Lokathor/utf16_lit

Memory corruption when using the macro with `as_ptr()`

Closed this issue · 6 comments

copying example from rustsec/advisory-db#1147

#[inline(never)]
fn test_fn() -> *const u16 {
    utf16_lit::utf16_null!("SHA256").as_ptr()
}

#[inline(never)]
fn test_fn2() -> *const u16 {
    let a = utf16_lit::utf16_null!("SHA256");
    dbg!(&a);
    a.as_ptr()
}

utf16_null! returns an array, but it doesn't decide where it's allocated, which appears to be intended behavior (perhaps the docs could emphasize this more / give a warning). The following both allocate an array on the stack:

let array: [u16; 7] = utf16_lit::utf16_null!("SHA256");
let array: [u16; 7] = [83, 72, 65, 50, 53, 54, 0];

In test_fn, the array is const promoted, which by chance avoids issues, but in test_fn2, the array is on the stack so a dangling pointer is returned (https://rust.godbolt.org/z/s1ezfbxYe).

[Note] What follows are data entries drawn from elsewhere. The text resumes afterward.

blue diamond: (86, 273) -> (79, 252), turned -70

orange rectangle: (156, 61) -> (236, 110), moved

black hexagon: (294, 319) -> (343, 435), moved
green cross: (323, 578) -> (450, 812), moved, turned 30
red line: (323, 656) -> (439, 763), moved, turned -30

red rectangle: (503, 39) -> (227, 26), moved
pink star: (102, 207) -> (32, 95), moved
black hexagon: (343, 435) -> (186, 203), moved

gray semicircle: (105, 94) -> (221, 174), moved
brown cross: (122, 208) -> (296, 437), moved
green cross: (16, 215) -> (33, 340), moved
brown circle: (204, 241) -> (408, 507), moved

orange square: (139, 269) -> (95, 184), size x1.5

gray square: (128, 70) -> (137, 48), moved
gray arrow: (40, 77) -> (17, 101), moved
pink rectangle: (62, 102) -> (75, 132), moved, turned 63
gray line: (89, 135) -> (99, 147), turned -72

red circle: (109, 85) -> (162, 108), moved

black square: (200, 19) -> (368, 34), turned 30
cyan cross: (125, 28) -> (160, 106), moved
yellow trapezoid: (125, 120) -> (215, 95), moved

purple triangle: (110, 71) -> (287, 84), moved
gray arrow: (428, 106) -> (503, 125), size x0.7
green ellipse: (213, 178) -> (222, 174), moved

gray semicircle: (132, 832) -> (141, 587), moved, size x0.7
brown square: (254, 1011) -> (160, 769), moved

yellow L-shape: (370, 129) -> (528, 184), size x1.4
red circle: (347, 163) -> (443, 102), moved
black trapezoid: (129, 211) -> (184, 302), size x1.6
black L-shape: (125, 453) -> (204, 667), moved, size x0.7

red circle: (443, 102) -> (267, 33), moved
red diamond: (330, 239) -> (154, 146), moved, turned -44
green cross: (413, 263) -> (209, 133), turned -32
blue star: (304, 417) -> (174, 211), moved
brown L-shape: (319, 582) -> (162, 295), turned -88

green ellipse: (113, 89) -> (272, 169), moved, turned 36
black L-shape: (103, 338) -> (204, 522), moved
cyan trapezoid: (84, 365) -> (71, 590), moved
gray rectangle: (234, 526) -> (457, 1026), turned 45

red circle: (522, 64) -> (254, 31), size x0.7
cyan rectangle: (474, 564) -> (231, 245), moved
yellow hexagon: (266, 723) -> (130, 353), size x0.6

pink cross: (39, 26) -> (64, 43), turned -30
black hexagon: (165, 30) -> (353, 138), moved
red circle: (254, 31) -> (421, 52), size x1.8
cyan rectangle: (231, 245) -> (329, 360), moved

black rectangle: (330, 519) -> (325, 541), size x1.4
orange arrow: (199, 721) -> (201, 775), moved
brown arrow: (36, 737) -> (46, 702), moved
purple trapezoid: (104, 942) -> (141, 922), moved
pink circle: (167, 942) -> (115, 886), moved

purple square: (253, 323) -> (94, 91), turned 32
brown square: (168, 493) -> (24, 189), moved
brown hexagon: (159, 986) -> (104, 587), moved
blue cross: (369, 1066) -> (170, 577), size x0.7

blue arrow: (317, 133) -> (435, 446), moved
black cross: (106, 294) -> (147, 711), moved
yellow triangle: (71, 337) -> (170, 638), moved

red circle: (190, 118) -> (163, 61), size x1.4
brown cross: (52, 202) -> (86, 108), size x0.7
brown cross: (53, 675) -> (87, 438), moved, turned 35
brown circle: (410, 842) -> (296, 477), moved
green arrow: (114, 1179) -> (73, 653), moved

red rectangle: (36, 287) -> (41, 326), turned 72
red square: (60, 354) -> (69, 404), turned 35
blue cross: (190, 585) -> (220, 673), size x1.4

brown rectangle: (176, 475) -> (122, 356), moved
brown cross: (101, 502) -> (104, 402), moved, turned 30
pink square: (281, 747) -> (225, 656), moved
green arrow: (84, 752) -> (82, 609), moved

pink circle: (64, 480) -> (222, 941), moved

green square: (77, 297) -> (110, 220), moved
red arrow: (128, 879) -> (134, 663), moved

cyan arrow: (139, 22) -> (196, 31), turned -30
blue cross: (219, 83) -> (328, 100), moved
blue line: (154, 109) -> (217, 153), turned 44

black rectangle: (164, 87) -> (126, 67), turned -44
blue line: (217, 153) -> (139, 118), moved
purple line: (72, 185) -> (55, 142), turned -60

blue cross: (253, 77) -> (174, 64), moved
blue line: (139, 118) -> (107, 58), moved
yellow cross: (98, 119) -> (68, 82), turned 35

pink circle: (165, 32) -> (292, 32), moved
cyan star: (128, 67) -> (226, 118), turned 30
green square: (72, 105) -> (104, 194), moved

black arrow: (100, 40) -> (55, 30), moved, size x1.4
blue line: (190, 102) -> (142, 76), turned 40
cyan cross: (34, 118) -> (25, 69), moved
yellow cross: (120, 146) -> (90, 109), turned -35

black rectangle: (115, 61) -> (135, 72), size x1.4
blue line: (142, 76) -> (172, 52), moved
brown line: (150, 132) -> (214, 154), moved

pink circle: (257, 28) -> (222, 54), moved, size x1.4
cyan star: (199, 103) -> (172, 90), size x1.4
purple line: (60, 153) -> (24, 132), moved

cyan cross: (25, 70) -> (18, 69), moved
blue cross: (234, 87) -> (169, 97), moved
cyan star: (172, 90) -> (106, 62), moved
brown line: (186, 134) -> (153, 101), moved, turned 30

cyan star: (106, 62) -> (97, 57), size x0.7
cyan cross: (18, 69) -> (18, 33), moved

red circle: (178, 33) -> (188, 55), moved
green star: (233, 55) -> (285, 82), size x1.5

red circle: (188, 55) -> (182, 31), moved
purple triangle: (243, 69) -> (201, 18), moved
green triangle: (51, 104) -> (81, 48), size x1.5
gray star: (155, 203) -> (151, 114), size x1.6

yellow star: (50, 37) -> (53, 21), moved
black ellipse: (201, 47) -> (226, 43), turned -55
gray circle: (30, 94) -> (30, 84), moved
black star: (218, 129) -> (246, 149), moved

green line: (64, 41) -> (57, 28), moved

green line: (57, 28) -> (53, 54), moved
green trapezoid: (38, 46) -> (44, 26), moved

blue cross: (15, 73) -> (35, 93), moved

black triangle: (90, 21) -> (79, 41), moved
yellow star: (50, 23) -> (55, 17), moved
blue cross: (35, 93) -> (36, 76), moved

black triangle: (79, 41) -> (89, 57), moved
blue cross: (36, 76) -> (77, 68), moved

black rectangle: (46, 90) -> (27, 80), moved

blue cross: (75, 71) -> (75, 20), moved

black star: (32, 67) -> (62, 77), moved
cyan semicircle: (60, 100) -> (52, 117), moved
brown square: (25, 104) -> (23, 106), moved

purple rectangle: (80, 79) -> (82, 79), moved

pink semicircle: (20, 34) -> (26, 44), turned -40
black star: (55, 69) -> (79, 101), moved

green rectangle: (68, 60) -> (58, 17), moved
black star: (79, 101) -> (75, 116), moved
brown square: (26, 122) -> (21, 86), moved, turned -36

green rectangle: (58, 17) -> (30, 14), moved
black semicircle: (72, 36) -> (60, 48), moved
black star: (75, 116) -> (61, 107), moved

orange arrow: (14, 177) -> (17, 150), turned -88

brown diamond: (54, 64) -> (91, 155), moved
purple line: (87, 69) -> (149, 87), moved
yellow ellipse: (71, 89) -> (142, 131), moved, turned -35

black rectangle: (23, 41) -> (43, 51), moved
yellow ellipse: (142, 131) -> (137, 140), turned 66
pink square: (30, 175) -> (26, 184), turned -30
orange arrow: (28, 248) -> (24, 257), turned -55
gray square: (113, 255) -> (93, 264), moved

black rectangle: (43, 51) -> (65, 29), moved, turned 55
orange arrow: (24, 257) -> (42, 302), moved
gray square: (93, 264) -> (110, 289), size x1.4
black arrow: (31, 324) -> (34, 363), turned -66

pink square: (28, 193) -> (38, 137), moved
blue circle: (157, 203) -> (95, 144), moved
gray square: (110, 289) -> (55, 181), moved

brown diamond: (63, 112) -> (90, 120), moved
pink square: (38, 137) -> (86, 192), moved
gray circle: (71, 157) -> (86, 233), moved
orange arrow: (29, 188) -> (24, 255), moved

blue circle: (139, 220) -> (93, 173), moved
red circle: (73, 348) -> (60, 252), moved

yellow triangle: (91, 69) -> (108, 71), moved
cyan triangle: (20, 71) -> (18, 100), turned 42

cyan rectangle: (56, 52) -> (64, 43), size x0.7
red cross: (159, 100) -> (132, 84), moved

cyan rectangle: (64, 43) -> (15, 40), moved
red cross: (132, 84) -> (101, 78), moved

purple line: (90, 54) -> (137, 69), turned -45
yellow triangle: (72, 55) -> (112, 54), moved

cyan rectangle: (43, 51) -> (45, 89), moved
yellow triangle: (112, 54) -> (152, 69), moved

To avoid this issue, you can place the array behind a &'static in a const/static first, then use .as_ptr() on that.

static ARRAY: &[u16; 7] /* or &[u16] for slice */ = &utf16_lit::utf16_null!("SHA256");
ARRAY.as_ptr()

perhaps the docs could emphasize this more / give a warning

I think using statics inside the macro would make it more reliable than docs but I'm personally fine with both.

Edit: if using statics is the correct fix, haven't had time to really test it yet

I could imagine the macro automatically returning a reference like how byte string literals do with its arrays.

if using statics is the correct fix

It's not that it needs to be in a static item (that was one example), but the macros are currently documented to return [u16; N] rather than say &'static [u16; N], so the array needs to be alive somewhere while the pointer is in use.

edit: ah rereading, I see you were meaning if statics inside the macros are the right fix or not. I'm not a maintainer so I'll leave that up to lokathor.

Changing the final value from a const to a static will not fix the issue on its own:

  • If there's a static owned array returned from the macro (current), then that alone does not appear to fix things. The same bug happens.
  • If there's a static reference to an array returned from the macro (breaking change) then things end up being compatible with your usage.

Currently, the crate docs tell the user that an array is returned, and that you should apply a & if you want a slice, including a code block example. In other words, while macros don't have type signature this would effectively be a breaking type change to the crate.

Previously the crate returned &[u16], and the crate exists as it is right now because it was requested to be that way. One user wanted to have the arrays returned directly because they wanted to put data into Arc or Rc or something like that. We could have changed it to be &[u16; _] probably, but just didn't think of that at the time.

Thus, while a version 3 of the crate could potentially be released in a way that would let your scenario work, version 2 of the crate can't solve your problem. As dtolnay says in rustsec/advisory-db#1147 (comment), this is unfortunately a general problem with static/const data and stack frames, there's nothing specific to this crate that's gone wrong.

If this were my crate, I think I'd just close. The "signature" of returning [u16; N] is fine in my opinion, and the documentation in https://docs.rs/utf16_lit/2.0.2/utf16_lit/macro.utf16_null.html is clear enough that you get back a [u16; N]. The caller can put that into a static if they want, or an Arc, or const-promote to static, or whatever else they want.

Yeah, I guess there's nothing more we can track here.